C in 100 Seconds: Merge Sort
Video: C in 100 Seconds: Merge Sort | Episode 54 by CelesteAI
C Merge Sort
Recursive divide and conquer. Split the array in half, sort each half, merge. O(n log n) worst case. Stable, but uses O(n) extra memory.
Merge sort is a classic divide-and-conquer algorithm. It guarantees O(n log n) — no degenerate cases. The merge step is the heart.
The basic shape
#include <stdio.h>
void merge(int arr[], int left, int mid, int right) {
int i = left, j = mid + 1, k = 0;
int temp[right - left + 1];
while (i <= mid && j <= right) {
if (arr[i] <= arr[j])
temp[k++] = arr[i++];
else
temp[k++] = arr[j++];
}
while (i <= mid) temp[k++] = arr[i++];
while (j <= right) temp[k++] = arr[j++];
for (int i = 0; i < k; i++)
arr[left + i] = temp[i];
}
void merge_sort(int arr[], int left, int right) {
if (left >= right) return;
int mid = (left + right) / 2;
merge_sort(arr, left, mid);
merge_sort(arr, mid + 1, right);
merge(arr, left, mid, right);
}
int main() {
int nums[] = {38, 27, 43, 3, 9, 82, 10};
int n = sizeof(nums) / sizeof(nums[0]);
merge_sort(nums, 0, n - 1);
for (int i = 0; i < n; i++) printf("%d ", nums[i]);
printf("\n");
// 3 9 10 27 38 43 82
}
Divide and conquer
void merge_sort(int arr[], int left, int right) {
if (left >= right) return; // base: single element or empty
int mid = (left + right) / 2;
merge_sort(arr, left, mid); // sort left half
merge_sort(arr, mid + 1, right); // sort right half
merge(arr, left, mid, right); // combine
}
Three steps:
- Divide.
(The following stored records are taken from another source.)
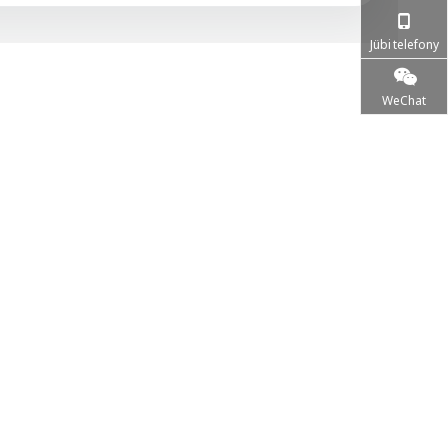
Jübi telefony
WeChat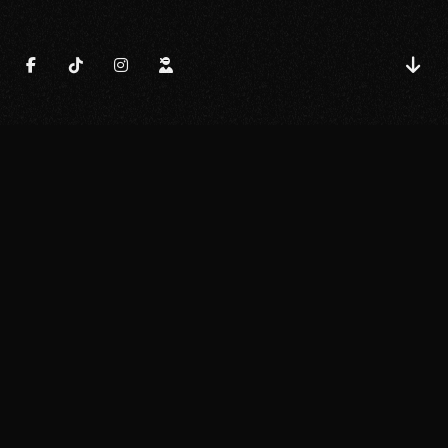
CHI SIAMO
CREATIVITÀ CON
UN’ANIMA TECNOLOGICA.
SIAMO FUJIKON PHOTO, UN
COLLETTIVO DI FOTOGRAFI,
VIDEOMAKER E SVILUPPATORI CHE
AMANO DARE FORMA ALLE IDEE.
DAL
BACKSTAGE DI UN GRANDE EVENTO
Split at the middle.
- Conquer. Recursively sort each half.
- Combine. Merge the two sorted halves.
The base case is left >= right — a single element (or empty range) is trivially sorted.
For an array of 8: 8 → 4+4 → 2+2+2+2 → 1+1+1+1+1+1+1+1 → merge upward. log₂(8) = 3 levels of recursion.
merge — the key step
void merge(int arr[], int left, int mid, int right) {
int i = left, j = mid + 1, k = 0;
int temp[right - left + 1];
while (i <= mid && j <= right) {
if (arr[i] <= arr[j])
temp[k++] = arr[i++];
else
temp[k++] = arr[j++];
}
while (i <= mid) temp[k++] = arr[i++];
while (j <= right) temp[k++] = arr[j++];
for (int i = 0; i < k; i++)
arr[left + i] = temp[i];
}
Two sorted subranges (arr[left..mid] and arr[mid+1..right]) are merged into a temp buffer in sorted order, then copied back.
The main loop: compare the front of each subrange; take the smaller; advance that index.
The two follow-up loops: drain whichever range still has items.
The copy-back: put the result into place.
The <= (not <) preserves stability — when equal, we take from the left subrange first.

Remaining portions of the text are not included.